[PROVIDED DATA Boundary: Start]
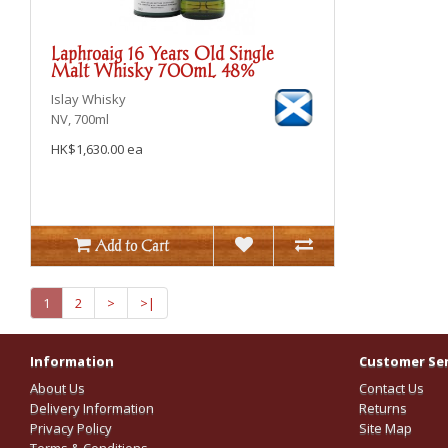
Laphroaig 16 Years Old Single
Malt Whisky 700mL 48%
Islay
Whisky
NV, 700ml
HK$1,630.00 ea
Add to Cart
1
2
>
>|
Information
Customer Ser
About Us
Contact Us
Delivery Information
Returns
Privacy Policy
Site Map
Terms & Conditions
[PROVIDED DATA Boundary: End]
* [WHAT THE TASK ASKS]:
Copy down every line of the material above that includes the string "Information".

* [ANSWER TO THIS PROBLEM]:
Information
Delivery Information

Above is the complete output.